Em perfeita harmonia, portanto, estavam unidos em López Anglada o seu bonhomie, a sua cordialidade, a sua capacidade de ouvir e, claro, a sua criatividade poética. Dentro desta última, há um fio subtil que a configura: a naturalidade. Ela era capaz de abordar qualquer assunto, dando-lhe consistência lírica. De uma forma especial, destaca-se o amor esponsal, presente ao longo da sua carreira literária, embora seja talvez apropriado alargar o arco temático a tudo o que a rodeava: os seus filhos, a sua pátria, a sua profissão militar, a sua cidade de nascimento (Ceuta), a cidade de Fontiveros (onde estão enterrados os seus restos mortais juntamente com os de Maruja, sua esposa), Burgohondo (Ávila), os seus autores favoritos (Santa Teresa de Jesus, São João da Cruz, António Machado, Gerardo Diego), os seus amigos e, sem dúvida, Deus, a quem cantou em muitas ocasiões de forma brilhante como uma presença contínua na sua vida pessoal, particularmente visível em Território do sonhocom o qual ganhou o Prémio Mundial Fernando Rielo de Poesia Mística em 1995: um livro de maturidade, escrito quase na "favela da velhice", como diria Jorge Manrique, mas fresco, emocionante, cheio de luminosidade, com a experiência sábia de quem é claro que "a vida deve ser cheia de esperança".

Autobiografia poética

É, de facto, a sua própria biografia, na azáfama da idade, para a qual canta constantemente, como se a existência fosse um "hoje está sempre imóvel", nas palavras de Machad.
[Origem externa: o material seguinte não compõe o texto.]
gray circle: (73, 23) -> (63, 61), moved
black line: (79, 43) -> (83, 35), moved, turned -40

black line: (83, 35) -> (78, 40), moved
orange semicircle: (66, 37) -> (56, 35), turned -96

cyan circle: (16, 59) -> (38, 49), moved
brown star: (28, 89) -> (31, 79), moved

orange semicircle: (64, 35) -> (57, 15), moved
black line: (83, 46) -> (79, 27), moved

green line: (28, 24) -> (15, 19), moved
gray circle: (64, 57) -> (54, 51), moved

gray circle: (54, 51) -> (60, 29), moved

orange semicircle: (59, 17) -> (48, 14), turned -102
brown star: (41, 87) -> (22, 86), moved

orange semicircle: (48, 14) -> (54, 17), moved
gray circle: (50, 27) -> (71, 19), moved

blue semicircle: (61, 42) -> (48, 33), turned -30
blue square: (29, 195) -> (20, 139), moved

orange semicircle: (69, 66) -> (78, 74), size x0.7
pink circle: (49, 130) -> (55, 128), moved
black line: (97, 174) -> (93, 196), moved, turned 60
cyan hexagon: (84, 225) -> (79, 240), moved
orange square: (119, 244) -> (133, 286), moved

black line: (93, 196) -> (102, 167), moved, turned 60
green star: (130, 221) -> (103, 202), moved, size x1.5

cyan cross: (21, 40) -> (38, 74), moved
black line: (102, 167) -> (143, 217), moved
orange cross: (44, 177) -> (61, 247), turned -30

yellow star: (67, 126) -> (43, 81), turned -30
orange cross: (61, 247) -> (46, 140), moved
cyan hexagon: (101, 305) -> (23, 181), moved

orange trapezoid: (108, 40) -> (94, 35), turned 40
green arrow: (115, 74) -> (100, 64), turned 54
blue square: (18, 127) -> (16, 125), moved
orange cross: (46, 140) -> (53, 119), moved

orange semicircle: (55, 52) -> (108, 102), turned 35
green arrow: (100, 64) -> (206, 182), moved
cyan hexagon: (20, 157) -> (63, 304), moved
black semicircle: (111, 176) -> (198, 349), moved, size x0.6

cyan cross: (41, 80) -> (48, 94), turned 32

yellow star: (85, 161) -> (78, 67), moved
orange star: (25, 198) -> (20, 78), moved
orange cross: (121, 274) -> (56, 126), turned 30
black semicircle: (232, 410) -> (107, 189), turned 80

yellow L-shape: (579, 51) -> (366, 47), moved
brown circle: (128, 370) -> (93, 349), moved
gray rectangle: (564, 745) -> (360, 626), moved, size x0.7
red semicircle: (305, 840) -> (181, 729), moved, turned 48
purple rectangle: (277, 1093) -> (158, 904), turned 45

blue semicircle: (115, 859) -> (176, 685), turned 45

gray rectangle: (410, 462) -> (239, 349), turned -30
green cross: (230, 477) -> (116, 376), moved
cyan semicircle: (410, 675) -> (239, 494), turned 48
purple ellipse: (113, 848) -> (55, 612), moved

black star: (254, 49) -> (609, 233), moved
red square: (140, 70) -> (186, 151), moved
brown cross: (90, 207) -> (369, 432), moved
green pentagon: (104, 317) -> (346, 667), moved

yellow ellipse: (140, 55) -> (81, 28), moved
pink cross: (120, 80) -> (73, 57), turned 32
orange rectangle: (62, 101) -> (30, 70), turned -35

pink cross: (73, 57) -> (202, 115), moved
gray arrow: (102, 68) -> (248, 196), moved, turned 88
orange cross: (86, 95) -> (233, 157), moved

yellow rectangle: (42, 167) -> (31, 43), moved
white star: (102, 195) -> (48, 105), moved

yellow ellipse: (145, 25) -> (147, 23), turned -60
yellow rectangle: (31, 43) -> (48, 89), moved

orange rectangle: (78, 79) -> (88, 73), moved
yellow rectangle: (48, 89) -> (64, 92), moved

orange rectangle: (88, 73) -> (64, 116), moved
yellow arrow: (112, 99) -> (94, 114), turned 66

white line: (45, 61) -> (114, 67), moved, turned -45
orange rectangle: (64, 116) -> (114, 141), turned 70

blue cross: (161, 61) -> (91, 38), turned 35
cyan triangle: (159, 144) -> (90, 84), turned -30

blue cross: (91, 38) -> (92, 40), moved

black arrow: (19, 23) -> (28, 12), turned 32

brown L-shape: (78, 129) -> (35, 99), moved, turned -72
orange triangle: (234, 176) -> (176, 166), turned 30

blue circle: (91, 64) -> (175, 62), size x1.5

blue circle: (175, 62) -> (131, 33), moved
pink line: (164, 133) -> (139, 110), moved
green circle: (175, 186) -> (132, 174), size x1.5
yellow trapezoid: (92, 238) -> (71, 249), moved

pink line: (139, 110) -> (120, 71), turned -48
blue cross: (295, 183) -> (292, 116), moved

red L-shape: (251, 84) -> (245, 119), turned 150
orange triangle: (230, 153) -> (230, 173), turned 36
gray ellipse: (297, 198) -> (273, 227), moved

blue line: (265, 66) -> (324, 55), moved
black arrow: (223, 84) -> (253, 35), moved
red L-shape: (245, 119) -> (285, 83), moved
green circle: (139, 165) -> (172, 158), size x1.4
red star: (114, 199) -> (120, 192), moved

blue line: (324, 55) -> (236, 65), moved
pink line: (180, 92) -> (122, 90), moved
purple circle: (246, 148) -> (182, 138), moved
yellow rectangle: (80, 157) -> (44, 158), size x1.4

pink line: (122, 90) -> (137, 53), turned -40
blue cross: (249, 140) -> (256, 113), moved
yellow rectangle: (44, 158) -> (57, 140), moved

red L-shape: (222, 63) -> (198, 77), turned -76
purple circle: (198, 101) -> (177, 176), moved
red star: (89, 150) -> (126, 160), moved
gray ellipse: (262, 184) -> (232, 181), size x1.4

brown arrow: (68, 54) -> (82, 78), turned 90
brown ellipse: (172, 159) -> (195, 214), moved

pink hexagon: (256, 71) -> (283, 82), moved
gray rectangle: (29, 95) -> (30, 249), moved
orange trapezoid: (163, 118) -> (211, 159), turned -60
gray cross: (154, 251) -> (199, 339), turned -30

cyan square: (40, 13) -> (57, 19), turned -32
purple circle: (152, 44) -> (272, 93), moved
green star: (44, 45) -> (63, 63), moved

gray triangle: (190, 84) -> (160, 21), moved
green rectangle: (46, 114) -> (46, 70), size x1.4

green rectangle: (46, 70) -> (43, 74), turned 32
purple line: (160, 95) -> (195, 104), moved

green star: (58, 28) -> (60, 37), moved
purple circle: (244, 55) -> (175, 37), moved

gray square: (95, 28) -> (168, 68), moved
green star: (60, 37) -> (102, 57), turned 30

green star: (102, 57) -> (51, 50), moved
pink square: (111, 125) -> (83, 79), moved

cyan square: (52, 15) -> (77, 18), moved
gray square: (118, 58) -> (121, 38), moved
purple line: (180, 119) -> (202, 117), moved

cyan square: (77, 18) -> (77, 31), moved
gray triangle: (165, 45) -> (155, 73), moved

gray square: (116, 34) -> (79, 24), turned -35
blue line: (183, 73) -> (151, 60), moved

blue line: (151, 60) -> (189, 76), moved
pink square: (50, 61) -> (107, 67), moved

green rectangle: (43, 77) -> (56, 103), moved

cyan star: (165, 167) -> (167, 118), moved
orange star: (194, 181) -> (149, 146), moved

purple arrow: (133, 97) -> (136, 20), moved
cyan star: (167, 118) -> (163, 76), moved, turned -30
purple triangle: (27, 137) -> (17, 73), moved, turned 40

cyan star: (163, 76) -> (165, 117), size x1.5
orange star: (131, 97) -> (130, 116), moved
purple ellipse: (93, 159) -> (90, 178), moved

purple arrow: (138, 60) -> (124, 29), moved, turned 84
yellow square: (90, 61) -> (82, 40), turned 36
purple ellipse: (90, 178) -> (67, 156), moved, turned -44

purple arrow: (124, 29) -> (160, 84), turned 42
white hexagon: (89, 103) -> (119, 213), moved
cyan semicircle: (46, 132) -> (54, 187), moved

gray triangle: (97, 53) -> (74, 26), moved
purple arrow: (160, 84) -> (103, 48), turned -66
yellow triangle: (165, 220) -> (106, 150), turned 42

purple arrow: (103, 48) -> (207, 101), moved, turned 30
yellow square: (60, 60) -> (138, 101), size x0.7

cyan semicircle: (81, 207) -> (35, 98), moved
E é visto no amor, escrevendo uma das mais alegres, limpas, apaixonadas e belas histórias de amor da poesia espanhola do pós-guerra, onde a amada tem o seu próprio nome ou é chamada "amiga", ou "meu amor", ou é uma referência contínua à qual ele apela constantemente; e assim, ela inspira-o com um soneto bem como uma ode, porque ela é: "ela é uma mulher de amor".a luta que levanta / a alma da areia e o corpo das horas" e, desde que a conhece, "a única coisa que importa é este pomar / de neve e lírios rodeado / onde você, exacto e único, / completa o destino que me leva ao amanhã".". Tudo isto é poesia de integridade, punditry, optimismo, a mais sublime da poesia lírica contemporânea, poesia que nos move a agradecer a Deus por uma fonte de inspiração tão encorajadora. E é aqui, precisamente aqui, nos seus poemas de amor, onde grande parte dos seus versos mais inspirados se encontram

E ao lado do amado - o fruto do amor mútuo - as crianças. Desde o primogénito: "pétala quase, pequena / mas presente, / continuando a minha vida / para sempreàquele que se dedica ao ofício da olaria: "...".Uma das minhas filhas é oleira. Sabem isto, amigos; com as mãos ela pega / o barro e faz-me uma pomba (...)"; passando pela experiência dos primeiros oito descendentes, que ela celebra em sonetos inspirados em "Redondel de los ocho niños" ("Roundel dos oito filhos")"ou pela contemplação de toda a sua descendência:"Terra e amo a minha prole; / terra pela dor e luz que queimou / para iluminar os lugares escuros / onde hoje em dia vocês estão e tudo já é branco, / onde hoje em dia a terra é infantil e pura, / onde hoje em dia Deus e eu vos vemos, meus filhos.". Não há certamente falta de poemas a favor da sua descendência. 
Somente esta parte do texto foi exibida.